Septième mois. Je vais bientôt sortir. Je pourrais le faire maintenant, je suis presque parfaite. Mais mon père ne mérite pas ce «presque». Il lui faudra plus. Il caresse maintenant la peau au dessus de moi de manière plus insistante encore. Nous sommes en harmonie, je le sais. Il me comprend déjà. Je lui manque. Il a hâte de me voir, de m'entendre, de m'écouter. Je suis suffisamment grande désormais. Je manque un peu d'espace. J'en ai besoin pour m'exprimer, laisser mes mouvements se libérer. Bouger. Ralentir. Faire ressentir au monde entier la merveille que je suis. La merveille que mon père a faite de moi. Certains là-haut n'auront aucune attirance pour moi, mais mon père, lui, sera fier de moi.

Huitième mois. Je crois, non je sais que je suis aboutie. Terminée. Ou presque. Mes mouvements sont amples et gracieux. La pulsation qui me guide est si régulière. Je sais chanter. Je sais danser. Tout est harmonie en moi. Élégance. Grâce. Raffinement. Je suis belle. Majestueuse. Je sens toujours les mains de mon père qui masse la peau au dessus de moi, régulièrement. Tendrement. Je comprends. Je peux encore être plus aboutie. Il le sait et me le fait sentir. Encore un peu de temps ici, alors. Pour lui. Pour ne pas le décevoir ne serait-ce qu'un peu. Certains là-haut me détesteront sûrement, mais mon père, lui, sera fier de moi.

Neuvième mois. Je suis prête. Je suis parfaite. Je suis fantastique. Je vais les faire pleurer de joie et de tristesse. Je repense à ces premiers instants de ma vie. Ou je n'était rien. Juste une poussière de mon père. La perspective seulement de la perfection. J'en suis maintenant la personnification. Il faut que je sorte. J'étouffe ici. C'est trop petit. Je dois aller là-bas. Je dois sortir. Je n'ai plus besoin de maturation. Boum boum, cette pulsation est suffisamment régulière, non? Laisser moi sortir! Maintenant! Je n'en peux plus d'attendre. Laisser moi vous montrer enfin qui je suis! Plus que quelques minutes. Je vais bientôt sortir. Émerveiller le monde entier. Le rendre plus agréable. Moins sombre. J'arrive. Je sais que vous m'attendez. Neuf mois que vous m'attendez. Ou peut-être pas après tout. Peut-être ne m'attendez vous pas, mais Papa, toi, tu va être fier de moi...

Et elle sortit. Enfin...

Johann Sebastian se leva d'un coup de son fauteuil. Son regard était illuminé. Il appela sa femme:

«-Anna! Anna! .

- Que vous arrive t-il mon ami, répondit Anna Magdalena.
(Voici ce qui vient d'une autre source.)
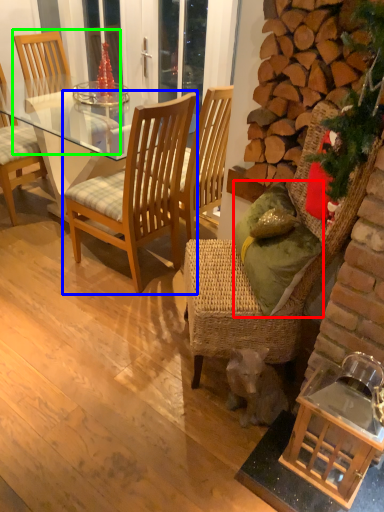 Question: Which is farther away from pillow (highlighted by a red box)? chair (highlighted by a blue box) or chair (highlighted by a green box)?

Choices:
 (A) chair
 (B) chair

Answer: (B) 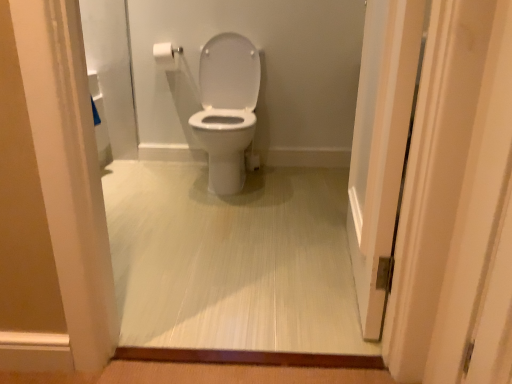 Find the location of a particular element. Image resolution: width=512 pixels, height=384 pixels. vacant region under white glossy door at right (from a real-world perspective) is located at coordinates (350, 265). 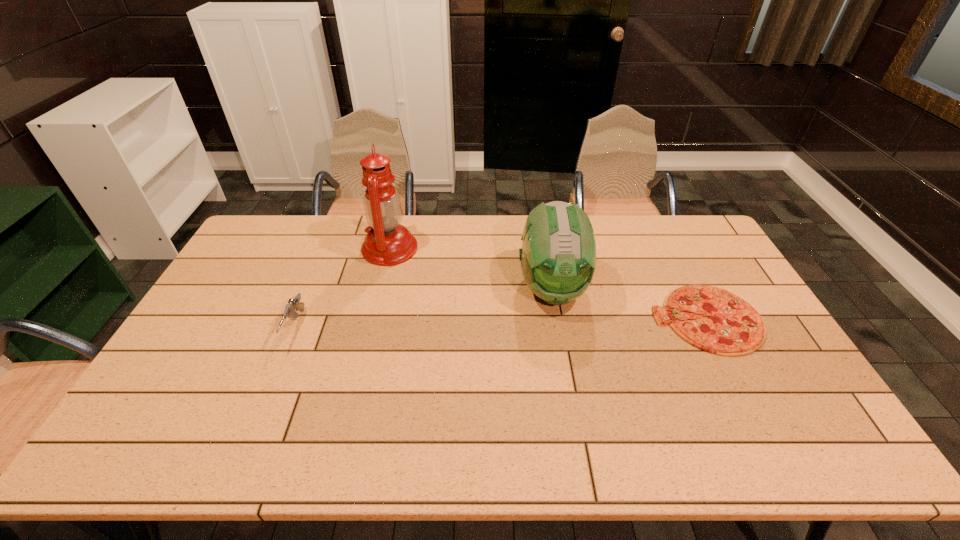 Locate an element on the screen. The width and height of the screenshot is (960, 540). empty space that is in between the padlock and the shortest object is located at coordinates (637, 274).

Identify the location of unoccupied area between the padlock and the rightmost object. (637, 274).

You are a GUI agent. You are given a task and a screenshot of the screen. Output one action in this format:
    pyautogui.click(x=<x>, y=<y>)
    Task: Click on the object that is the second closest one to the second shortest object
    Image resolution: width=960 pixels, height=540 pixels.
    Given the screenshot: What is the action you would take?
    pyautogui.click(x=558, y=256)

Select which object appears as the second closest to the third tallest object. Please provide its 2D coordinates. Your answer should be formatted as a tuple, i.e. [(x, y)], where the tuple contains the x and y coordinates of a point satisfying the conditions above.

[(730, 326)] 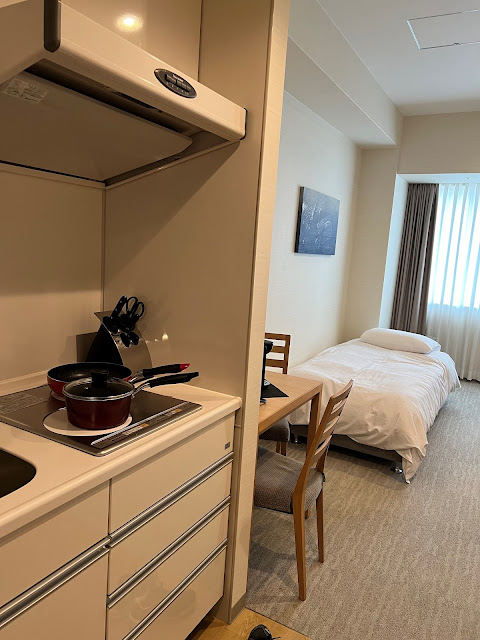 Can you see any where you'd sit in the image? Point to them. Your answer should be formatted as a list of tuples, i.e. [(x1, y1), (x2, y2), ...], where each tuple contains the x and y coordinates of a point satisfying the conditions above.

[(278, 427), (278, 461)] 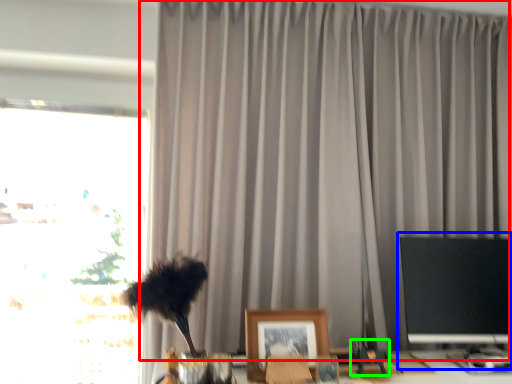 Question: Which object is positioned closest to curtain (highlighted by a red box)? Select from computer monitor (highlighted by a blue box) and toy (highlighted by a green box).

Choices:
 (A) computer monitor
 (B) toy

Answer: (A)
- Ça y est je la tiens! Ma troisième ouverture en ré majeur. Depuis neuf mois, ça me trotte dans la tête. Neuf mois à se masser les tempes, a réfléchir a ses mouvements, sa grâce, sa cadence, son rythme.... Elle est là, dans ma tête, complète. Parfaite. Terminée. Attendez ma dame. Écoutez...»
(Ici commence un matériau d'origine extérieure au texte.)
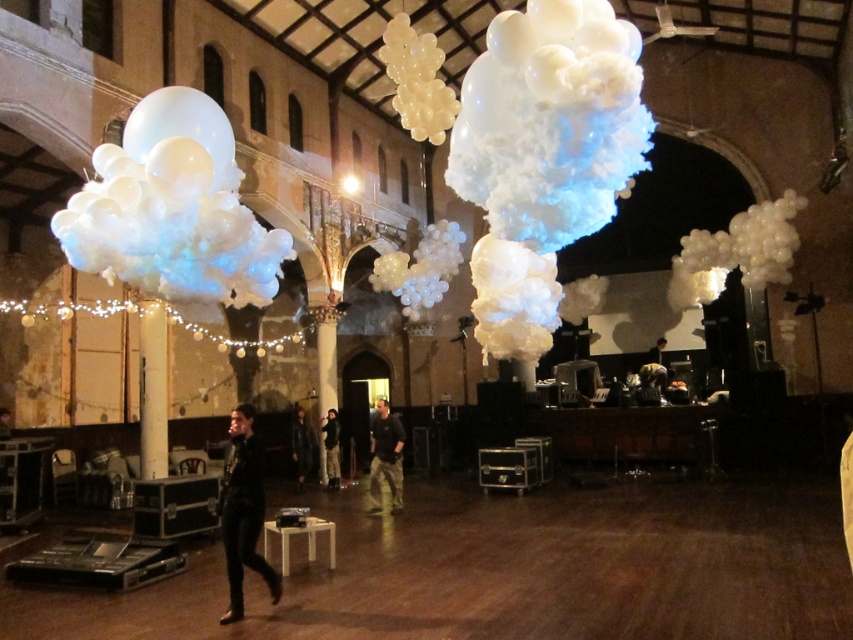 Does matte white cloud at left have a larger size compared to leather jacket at center?

Incorrect, matte white cloud at left is not larger than leather jacket at center.

Describe the element at coordinates (173, 209) in the screenshot. I see `matte white cloud at left` at that location.

Which is behind, point (169, 269) or point (297, 451)?

Positioned behind is point (297, 451).

The height and width of the screenshot is (640, 853). In order to click on matte white cloud at left in this screenshot , I will do `click(173, 209)`.

Based on the photo, does black matte clothing at center have a greater width compared to dark gray jacket at center?

No.

Which is above, black matte clothing at center or dark gray jacket at center?

black matte clothing at center is above.

What do you see at coordinates (242, 513) in the screenshot?
I see `black matte clothing at center` at bounding box center [242, 513].

The image size is (853, 640). Find the location of `black matte clothing at center`. black matte clothing at center is located at coordinates (242, 513).

Who is shorter, white cloud at right or dark brown leather jacket at center?

dark brown leather jacket at center

Which is behind, point (752, 241) or point (374, 420)?

The point (752, 241) is behind.

What are the coordinates of `white cloud at right` in the screenshot? It's located at (735, 252).

You are a GUI agent. You are given a task and a screenshot of the screen. Output one action in this format:
    pyautogui.click(x=<x>, y=<y>)
    Task: Click on the white cloud at right
    This screenshot has width=853, height=640.
    Given the screenshot: What is the action you would take?
    pyautogui.click(x=735, y=252)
Le Cantor de Leipzig s'installa sur son clavecin, et joua les premières notes du deuxième mouvement, la sarabande, en chantant par dessus.

«- ta...tatita ti da ti taaaa, ta ta...écoutez ça, écoutez ça!»

Il continua de jouer les notes au clavier, heureux comme un gamin, et ajouta à chaque mouvement, des informations sur la mélodie:

«- Et là, les violons, ti ta ti ta ti ta ti....et là! Là! L'alto, la basse...ta ti ta, les hautbois....Imaginez...ressentez...»

Sa respiration se faisait de plus en plus haletante.

Anna Magdalena écoutait sans mot dire. Elle connaissait son mari, sa musique. Elle entendait toute la perfection de ces variations. Les mouvements. Ce rythme si régulier, avec quelques fois, des ralentissement qui amplifiait la magnificence de ce morceau. Ses yeux brillaient. Elle en aurait pleuré. Elle savait que là encore son époux lui montrait les anges, les dieux, les étoiles...Il avait une fois de plus démontré son génie. Du Johann Sebastian Bach. Pur. Fabuleux. Intemporel. Exceptionnel. Divin.

« Je couche tout ça sur papier dès ce soir...Dès demain, je monte cette ouverture avec l'orchestre... »

Bach cessa de s'agiter. Il s'assit de nouveau sur son fauteuil. Essoufflé. Il prit un temps. Respira. Puis, toujours avec un visage heureux, il prit une plume et une feuille. En haut à droite, il inscrivit «BWV 1068». Il s'arrêta. Regarda sa femme, tendrement, et lui dit.

«- Je ne sais pas si vous imaginez à quelle point, moi, je suis fier de ça....»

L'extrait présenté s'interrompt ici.